また、骨格筋や皮筋は運動神経の支配を受けることにより収縮、弛緩が可能になるが、筋の神経支配パターンは筋の発生学的起源を反映することは判明済みだ。

そこで、免疫染色法を用いて神経組織を特異的に染色することで、その神経支配パターンを調べ、翼の筋の発生学的起源が推察された。神経支配パターンは胚の連続切片を作成して神経、骨、筋組織を染色し、それらの連続切片の画像情報を基に3Dモデルを組み立てることで検討がなされたのである。また併せて、遺伝子発現の検出、コウモリとマウスの発生過程の比較も行われた。

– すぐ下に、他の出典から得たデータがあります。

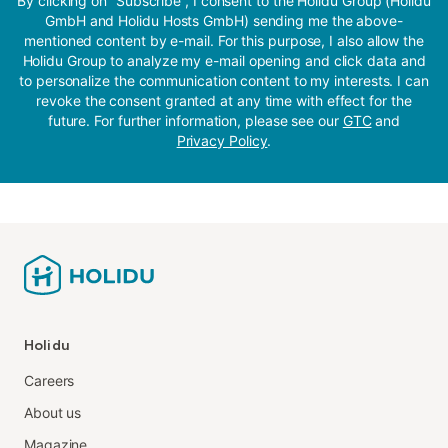
By clicking on “Subscribe”, I consent to the Holidu Group (Holidu
GmbH and Holidu Hosts GmbH) sending me the above-
mentioned content by e-mail. For this purpose, I also allow the
Holidu Group to analyze my e-mail opening and click data and
to personalize the communication content to my interests. I can
revoke the consent granted at any time with effect for the
future. For further information, please see our
GTC
and
Privacy Policy
.
Holidu
Careers
About us
Magazine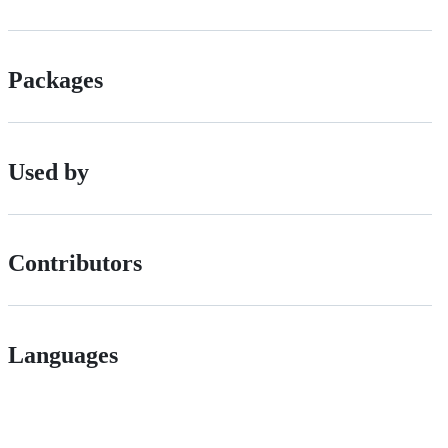
Packages
Used by
Contributors
Languages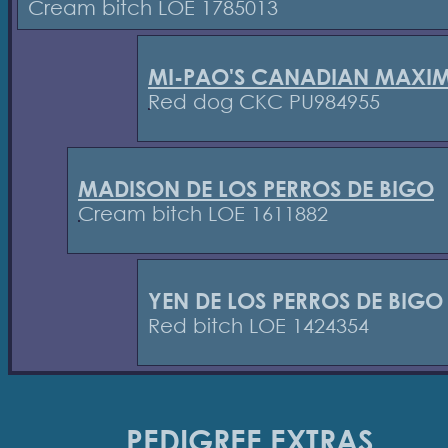
Cream bitch LOE 1785013
MI-PAO'S CANADIAN MAXI
Red dog CKC PU984955
MADISON DE LOS PERROS DE BIGO
Cream bitch LOE 1611882
YEN DE LOS PERROS DE BIGO
Red bitch LOE 1424354
PEDIGREE EXTRAS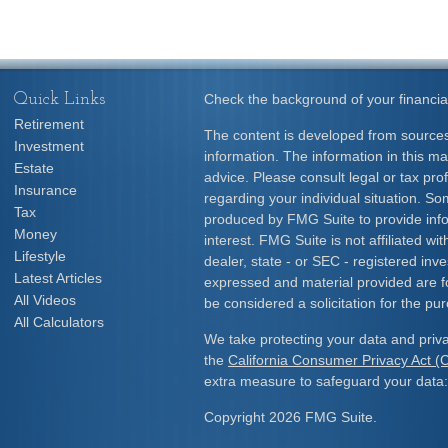
Quick Links
Check the background of your financia
Retirement
The content is developed from sources
Investment
information. The information in this mat
Estate
advice. Please consult legal or tax prof
Insurance
regarding your individual situation. S
Tax
produced by FMG Suite to provide info
Money
interest. FMG Suite is not affiliated w
Lifestyle
dealer, state - or SEC - registered inv
Latest Articles
expressed and material provided are f
All Videos
be considered a solicitation for the pur
All Calculators
We take protecting your data and priva
the
California Consumer Privacy Act 
extra measure to safeguard your data
Copyright 2026 FMG Suite.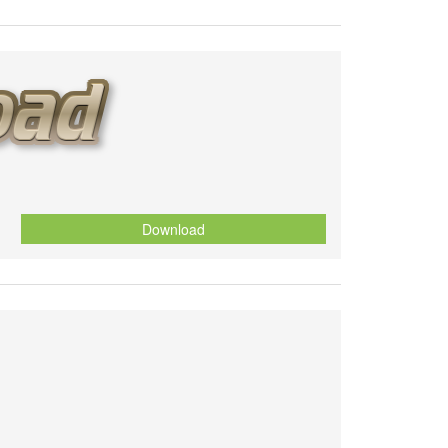
Download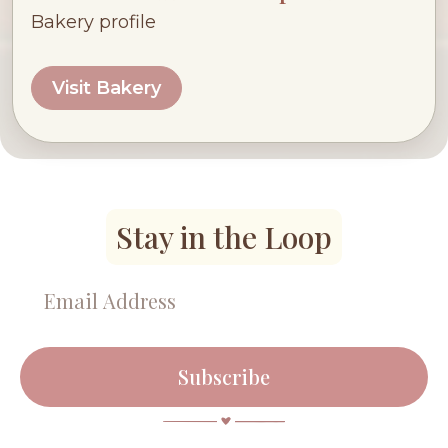
Bakery profile
Visit Bakery
Stay in the Loop
Subscribe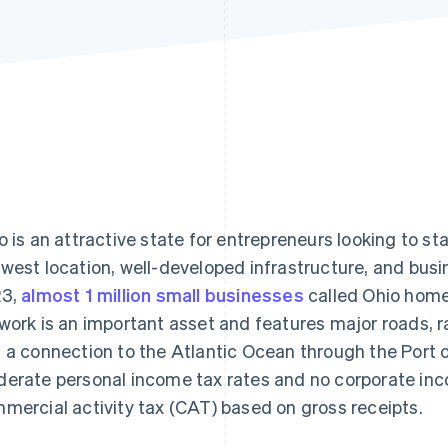
o is an attractive state for entrepreneurs looking to sta
west location, well-developed infrastructure, and busin
23,
almost 1 million small businesses
called Ohio home.
work is an important asset and features major roads, ra
 a connection to the Atlantic Ocean through the Port o
erate personal income tax rates and no corporate inco
mercial activity tax (CAT) based on gross receipts.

コウモリの翼の筋が形成される様子を詳細に記述し、形成過程における筋と飛膜との関係性が調べられた結果、翼の筋も他のほ乳類と共通の筋芽細胞塊から誘導されており、この誘導は飛膜の形成に伴って起こることが判明したのである。

また遺伝子発現の比較から、一般に肢芽形成に関するシグナル因子の遺伝子であるFgf10がコウモリでは飛膜原基が形成される予定領域で発現し、その発現が飛膜原基においても見られること、飛膜原基内部での発現パターンが翼の筋のパターンと重なることがわかった(画像2)。

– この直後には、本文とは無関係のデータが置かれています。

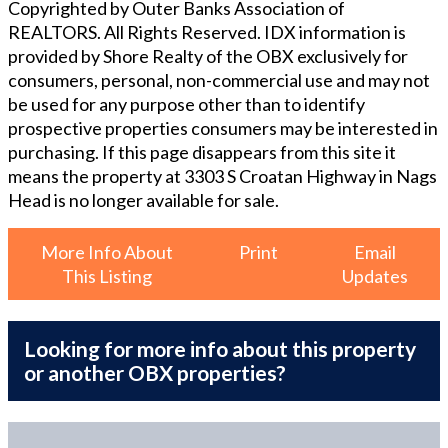
Copyrighted by Outer Banks Association of
REALTORS. All Rights Reserved. IDX information is
provided by Shore Realty of the OBX exclusively for
consumers, personal, non-commercial use and may not
be used for any purpose other than to identify
prospective properties consumers may be interested in
purchasing. If this page disappears from this site it
means the property at
3303 S Croatan Highway in Nags
Head
is no longer available for sale.
More Info About
Print
Email
This Listing
Updates
Looking for more info about this property
or another OBX properties?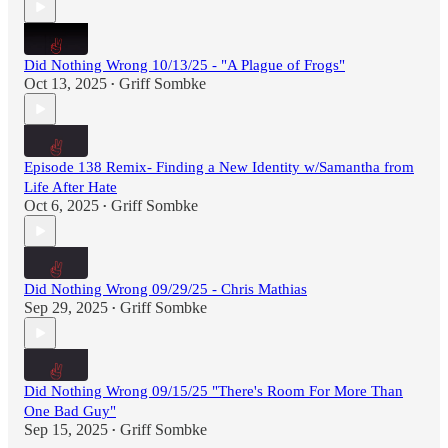
Did Nothing Wrong 10/13/25 - "A Plague of Frogs"
Oct 13, 2025
Griff Sombke
•
Episode 138 Remix- Finding a New Identity w/Samantha from
Life After Hate
Oct 6, 2025
Griff Sombke
•
Did Nothing Wrong 09/29/25 - Chris Mathias
Sep 29, 2025
Griff Sombke
•
Did Nothing Wrong 09/15/25 "There's Room For More Than
One Bad Guy"
Sep 15, 2025
Griff Sombke
•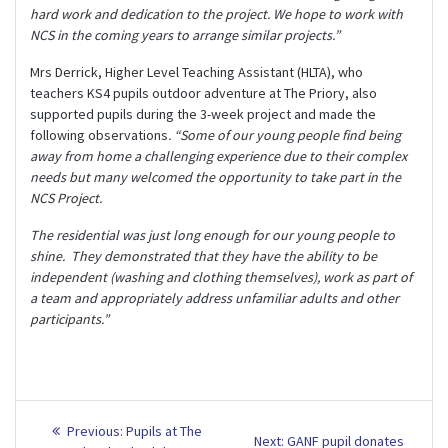
hard work and dedication to the project. We hope to work with
NCS in the coming years to arrange similar projects.”
Mrs Derrick, Higher Level Teaching Assistant (HLTA), who
teachers KS4 pupils outdoor adventure at The Priory, also
supported pupils during the 3-week project and made the
following observations
. “Some of our young people find being
away from home a challenging experience due to their complex
needs but many welcomed the opportunity to take part in the
NCS Project.
The residential was just long enough for our young people to
shine. They demonstrated that they have the ability to be
independent (washing and clothing themselves), work as part of
a team and appropriately address unfamiliar adults and other
participants.”
Post
Previous
Previous:
Pupils at The
Next
Next:
GANF pupil donates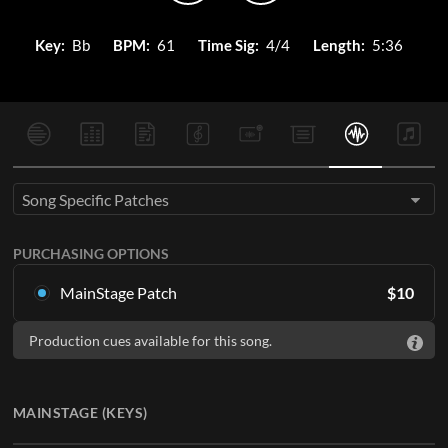
Key:
Bb
BPM:
61
Time Sig:
4/4
Length:
5:36
Song Specific Patches
PURCHASING OPTIONS
MainStage Patch
$
10
Download the song specific patch for MainStage
Production cues available for this song.
ADD TO CART
MAINSTAGE (KEYS)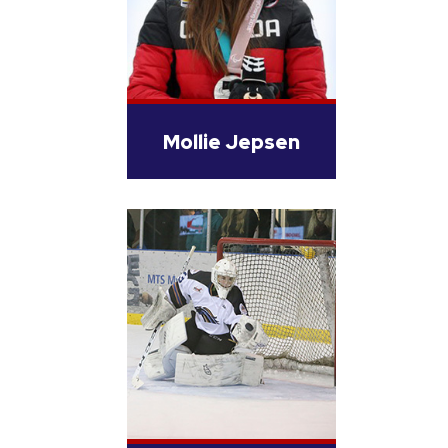
Mollie Jepsen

なお、これらのことからコウモリの翼の筋は飛膜によって誘導され、この筋と飛膜原基の形成にFgf10遺伝子が関わっている可能性が示唆されたのである。

画像2。マウスとコウモリにおけるFgf10シグナル発現の比較。コウモリではFgf10遺伝子発現領域(青色部分)が肢芽だけでなく、飛膜が発生する領域にまで拡張することで飛膜の形成が促される

現在発見されているコウモリの化石の中で最古なのは、約5200万年前に生息していたとされる「オニコニクテリス」という種だ。オニコニクテリスは、現在のコウモリとほとんど変わらない姿をしているのが特徴だ。

ほ乳類の出現時期とオニコニクテリスの化石年代から、コウモリの進化は比較的短期間で起こったといわれており、コウモリの進化は発生に関係する遺伝子の少数の変化によって起こったとの説がある。

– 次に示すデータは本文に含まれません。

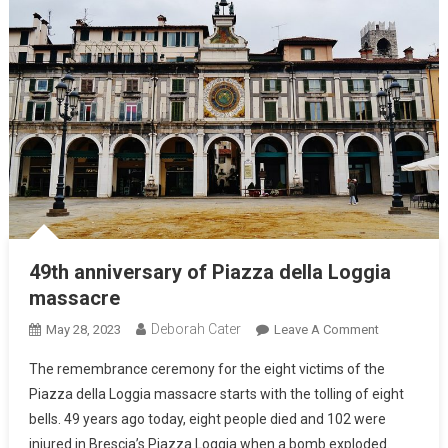
49th anniversary of Piazza della Loggia
massacre
Deborah Cater
May 28, 2023
Leave A Comment
The remembrance ceremony for the eight victims of the
Piazza della Loggia massacre starts with the tolling of eight
bells. 49 years ago today, eight people died and 102 were
injured in Brescia’s Piazza Loggia when a bomb exploded.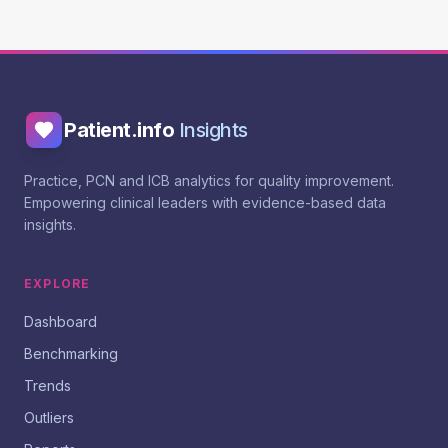
Patient.info
Insights
Practice, PCN and ICB analytics for quality improvement.
Empowering clinical leaders with evidence-based data
insights.
EXPLORE
Dashboard
Benchmarking
Trends
Outliers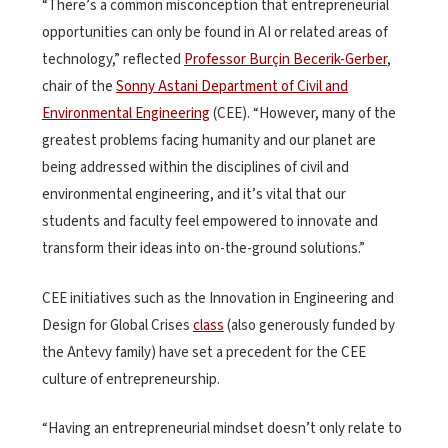
“There’s a common misconception that entrepreneurial
opportunities can only be found in AI or related areas of
technology,” reflected
Professor Burçin Becerik-Gerber
,
chair of the
Sonny Astani Department of Civil and
Environmental Engineering
(CEE). “However, many of the
greatest problems facing humanity and our planet are
being addressed within the disciplines of civil and
environmental engineering, and it’s vital that our
students and faculty feel empowered to innovate and
transform their ideas into on-the-ground solutions.”
CEE initiatives such as the Innovation in Engineering and
Design for Global Crises
class
(also generously funded by
the Antevy family) have set a precedent for the CEE
culture of entrepreneurship.
“Having an entrepreneurial mindset doesn’t only relate to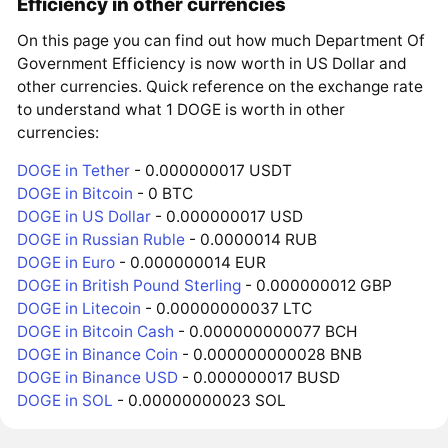
Efficiency in other currencies
On this page you can find out how much Department Of
Government Efficiency is now worth in US Dollar and
other currencies. Quick reference on the exchange rate
to understand what 1 DOGE is worth in other
currencies:
DOGE in Tether
- 0.000000017 USDT
DOGE in Bitcoin
- 0 BTC
DOGE in US Dollar
- 0.000000017 USD
DOGE in Russian Ruble
- 0.0000014 RUB
DOGE in Euro
- 0.000000014 EUR
DOGE in British Pound Sterling
- 0.000000012 GBP
DOGE in Litecoin
- 0.00000000037 LTC
DOGE in Bitcoin Cash
- 0.000000000077 BCH
DOGE in Binance Coin
- 0.000000000028 BNB
DOGE in Binance USD
- 0.000000017 BUSD
DOGE in SOL
- 0.00000000023 SOL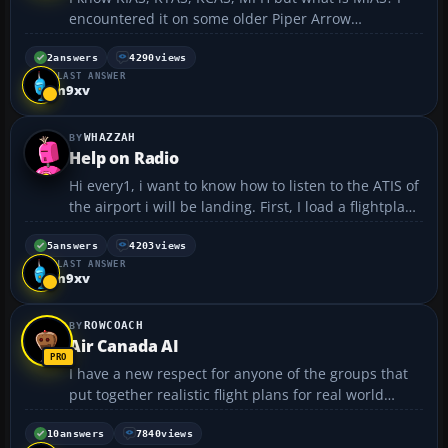
encountered it on some older Piper Arrow
checklist....
2
answers
4290
views
LAST ANSWER
n9xv
WHAZZAH
Help on Radio
Hi every1, i want to know how to listen to the ATIS of
the airport i will be landing. First, I load a flightplan.
Then I have to setup my FMC for the Flightplan. I ask
for taxi permission and then note down the runway i
5
answers
4203
views
LAST ANSWER
will be takin off from. My probl...
n9xv
ROWCOACH
Air Canada AI
I have a new respect for anyone of the groups that
put together realistic flight plans for real world
airlines. I spent the better part of the weekend
putting together one for Air Canada. The hard part
10
answers
7840
views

ほかの研究結果も踏まえると、コウモリが翼を獲得するに当たってはFgfシグナルの変化が関与したとも考えられるという。研究グループによれば、さらなる検証が必要だとするが、コウモリの急速な進化にはFgfシグナルの変化が重要な役割を演じた可能性が、今回の研究成果によって示唆された形だ。

今後の課題としては、コウモリ特有のFgf10シグナルと飛膜形成の因果関係、および何がコウモリ特有のFgf10シグナルを引き起こしたの解明が挙げられる。

またコウモリ以外にも、ムササビやヒヨケザルといったほ乳類も飛膜を獲得しているが、それらは滑翔するのみで、飛膜を羽ばたかせての飛翔能力は備えていない。そうしたグループとの発生パターンの比較ができれば、ほ乳類において複数の系統で飛膜という構造が独立に進化した仕組みが見えてくるかも知れないとしている。